BVerwG, Urteil vom 09.07.2008, Aktenzeichen: 9 A 14/07
Ob die im Bundesnaturschutzgesetz (§ 44 Absatz 5 Satz 3) erwähnten vorgezogenen Ausgleichsmaßnahmen von dem in der FFH-Richtlinie (Artikel 12 Absatz 1a) verankerten individuenbezogenen Tötungsverbot erfasst werden oder ob eine Freistellung der CEF-Maßnahmen von dem Tötungsverbot vorliegt, bedarf aus Anlass des vorliegenden Streitfalls keiner weiteren Erörterung, weil die hier in Rede stehenden Maßnahmen keine CEF-Maßnahmen im europarechtlichen Sinne, sondern herkömmliche Schadensvermeidungs- und -minderungsmaßnahmen darstellen und das Tötungsverbot des im Bundesnaturschutzgesetz aufgeführten § 42 Absatz 1 Nr. 1 (Alt. 1) hier aus anderen Gründen nicht erfüllt ist (Rn. 98).
VGH München, Urteil vom 19.02.2014, Aktenzeichen: 8 A 11.40040, 8 A
Um eine Verschlechterung des Erhaltungszustands zu verhindern, können auch spezielle kompensatorische Maßnahmen eingesetzt werden (sogenannte FCS-Maßnahmen). Soweit erforderlich können zur Gewährleistung der ökologisch-funktionalen Kontinuität zudem vorgezogene Ausgleichsmaßnahmen (sogenannte CEF-Maßnahmen) festgesetzt werden. Derartige Maßnahmen müssen - notwendigerweise damit verbundene Unwägbarkeiten berücksichtigend - nach aktuellem wissenschaftlichem Erkenntnisstand eine zumindest hohe Wahrscheinlichkeit ihrer Wirksamkeit aufweisen.
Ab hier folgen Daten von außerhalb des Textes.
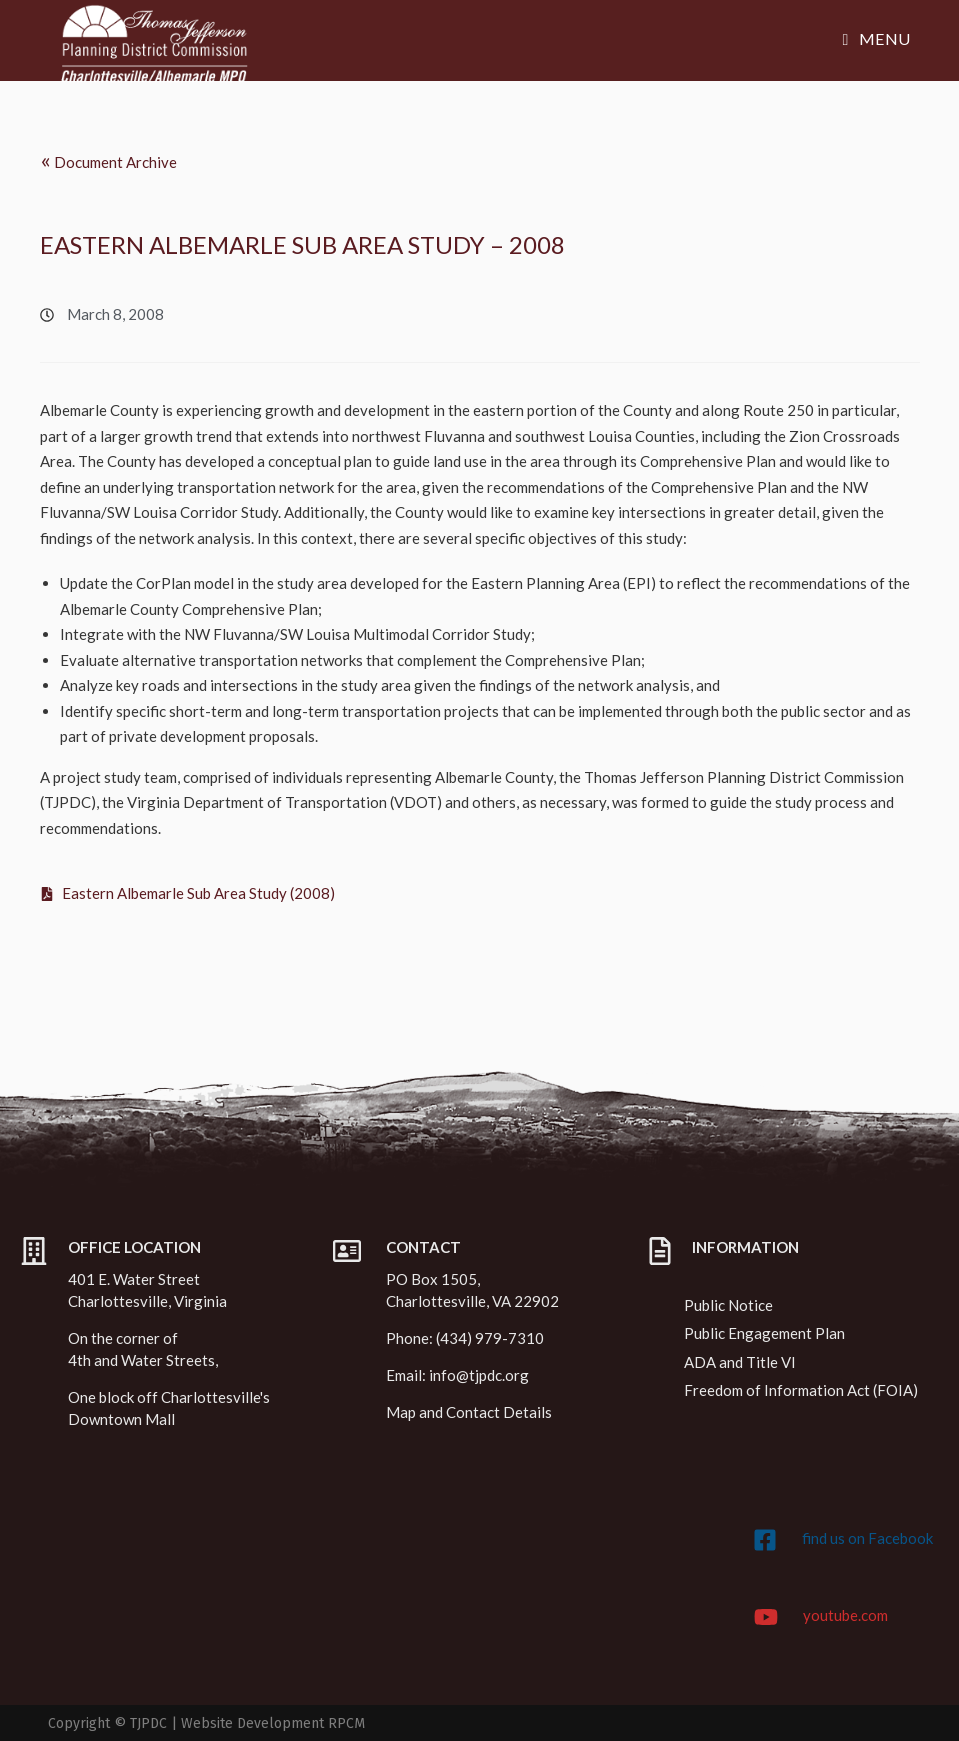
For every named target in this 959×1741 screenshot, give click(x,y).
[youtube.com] (766, 1617)
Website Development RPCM (273, 1723)
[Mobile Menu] (877, 38)
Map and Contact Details (469, 1412)
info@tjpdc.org (479, 1375)
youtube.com (845, 1615)
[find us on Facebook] (765, 1540)
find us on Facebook (867, 1538)
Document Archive (108, 159)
Die Planfeststellungsbehörde verfügt diesbezüglich über eine naturschutzfachliche Einschätzungsprärogative (siehe Nr. 13.3.5).
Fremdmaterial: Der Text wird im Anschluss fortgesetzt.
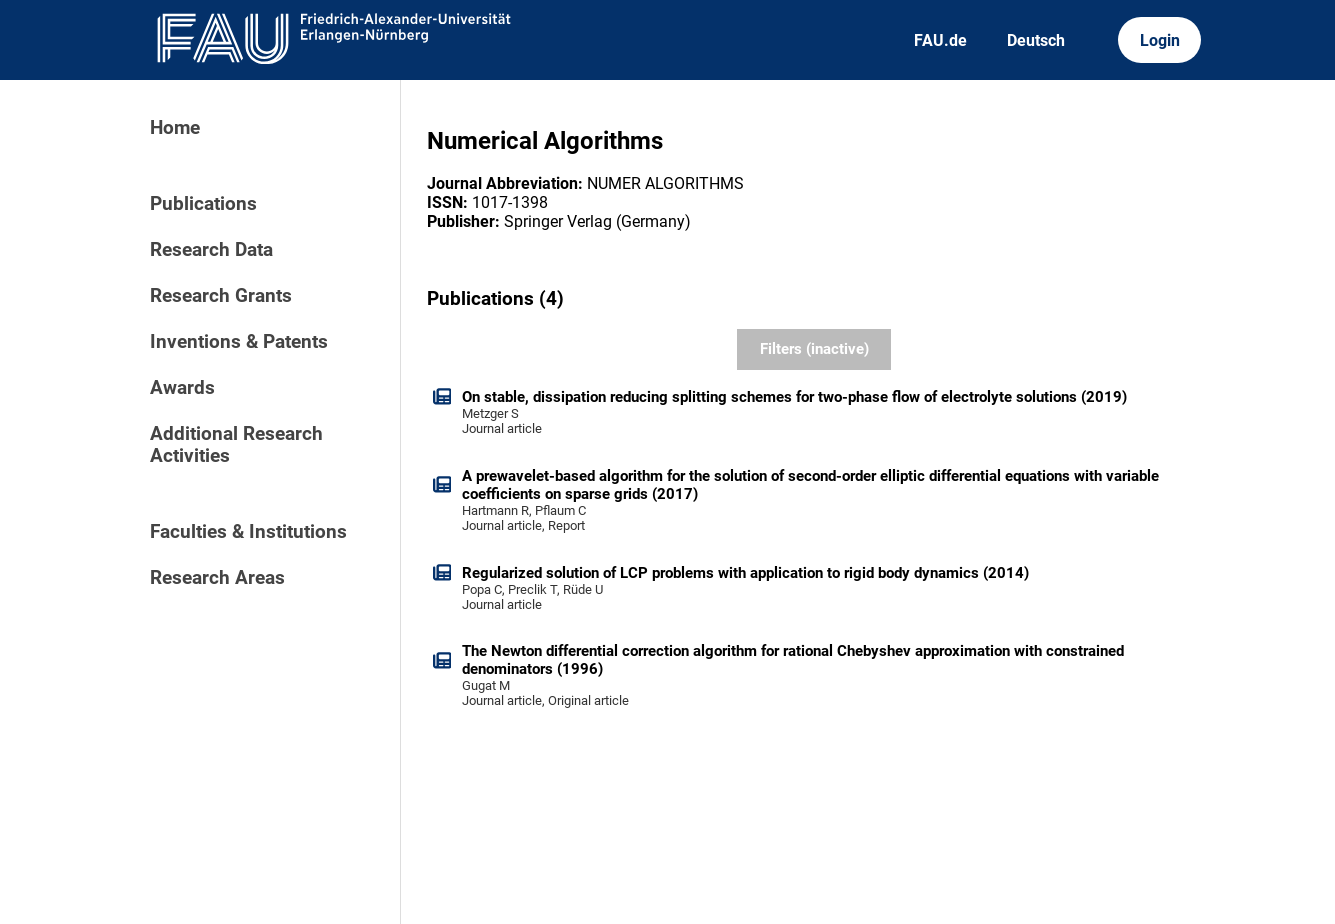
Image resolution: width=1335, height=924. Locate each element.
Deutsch (1036, 40)
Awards (182, 388)
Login (1160, 40)
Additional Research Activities (236, 445)
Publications (203, 204)
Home (175, 128)
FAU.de (940, 40)
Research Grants (221, 296)
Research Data (211, 250)
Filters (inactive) (814, 349)
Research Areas (217, 578)
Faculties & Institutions (248, 532)
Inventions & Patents (239, 342)
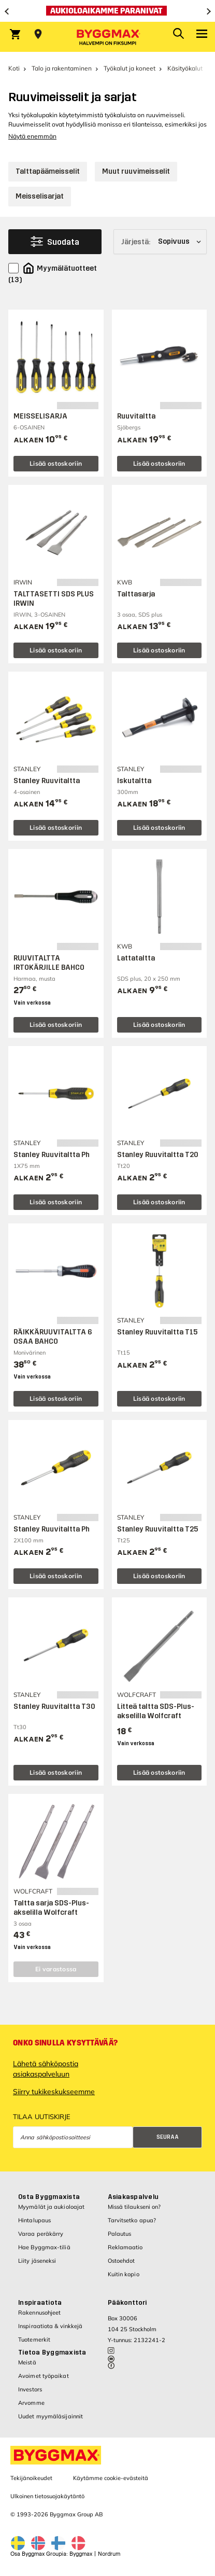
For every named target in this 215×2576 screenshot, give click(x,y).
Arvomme (31, 2402)
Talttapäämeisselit (48, 171)
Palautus (120, 2233)
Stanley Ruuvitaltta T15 (157, 1332)
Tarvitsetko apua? (132, 2220)
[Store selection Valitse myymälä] (38, 34)
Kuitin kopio (123, 2274)
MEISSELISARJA (40, 416)
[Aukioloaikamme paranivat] (107, 11)
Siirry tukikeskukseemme (54, 2091)
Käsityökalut (185, 68)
EuGH, Urteil vom 26.01.2012, Rechtssache: C-192/11
Die artenschutzrechtlichen Ausnahmetatbestände sind eng auszulegen. Sofern diesbezüglich im nationalen Recht ein Ausnahmetatbestand enthalten ist, der unter anderem Gründe des überwiegenden öffentlichen oder wirtschaftlichen Interesses enthält, so ist zu beachten, dass diese Gründe nicht in den abschließenden Ausnahmetatbeständen des Artikel 9 Absatz 1 der Vogelschutzrichtlinie erwähnt sind (Rn. 39).
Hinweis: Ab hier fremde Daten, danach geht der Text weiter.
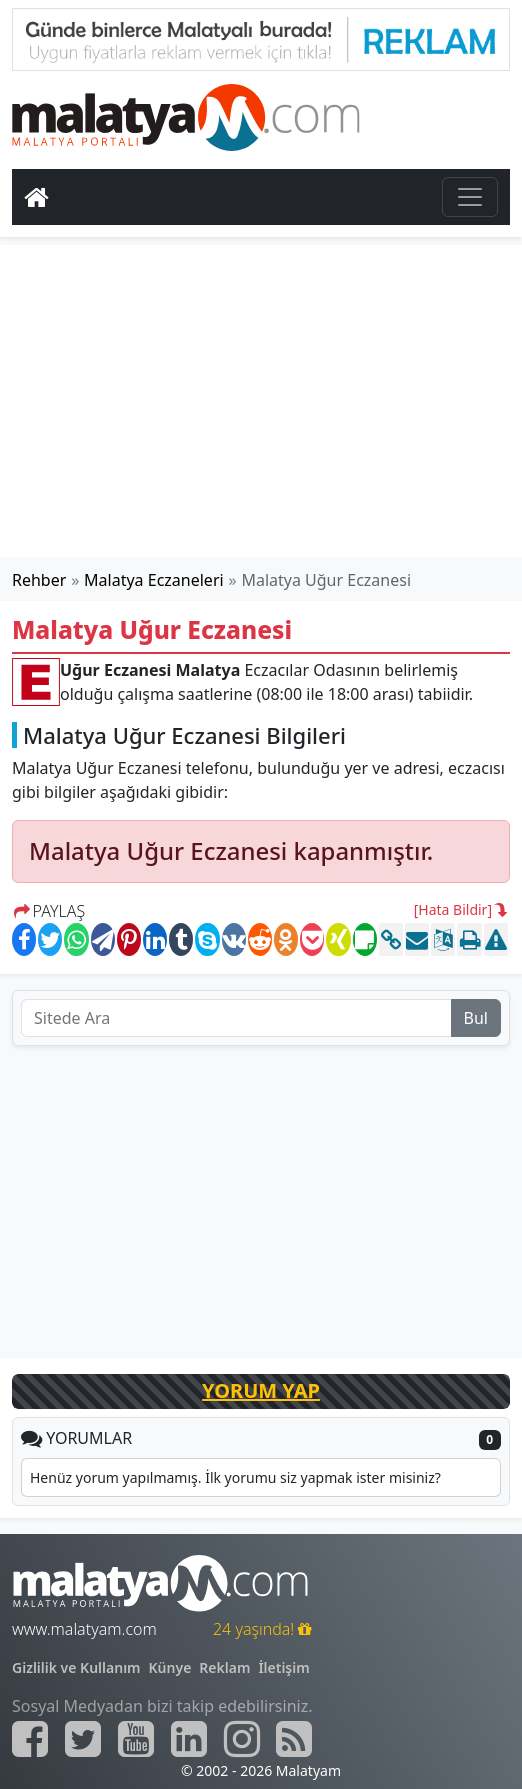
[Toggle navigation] (470, 197)
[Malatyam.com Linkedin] (189, 1739)
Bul (476, 1018)
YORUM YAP (261, 1390)
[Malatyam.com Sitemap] (294, 1739)
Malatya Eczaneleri (154, 580)
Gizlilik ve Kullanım (76, 1667)
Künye (170, 1667)
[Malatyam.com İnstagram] (242, 1739)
EuGH, Urteil vom 10.05.2007, Rechtssache: C-342/05
Für die Zulassung einer Ausnahme nach Artikel 16 Absatz 1 der FFH-Richtlinie ist der günstige Erhaltungszustand der Populationen der betreffenden Tierarten in ihrem natürlichen Verbreitungsgebiet eine unabdingbare Voraussetzung. Bei einem ungünstigen Erhaltungszustand sind solche Ausnahmen bei außergewöhnlichen Umständen ausnahmsweise weiterhin zulässig, wenn hinreichend nachgewiesen ist, dass sie nicht geeignet sind, den ungünstigen Erhaltungszustand dieser Populationen zu verschlechtern oder die Wiederherstellung eines günstigen Erhaltungszustands zu behindern (Rn. 28 f.).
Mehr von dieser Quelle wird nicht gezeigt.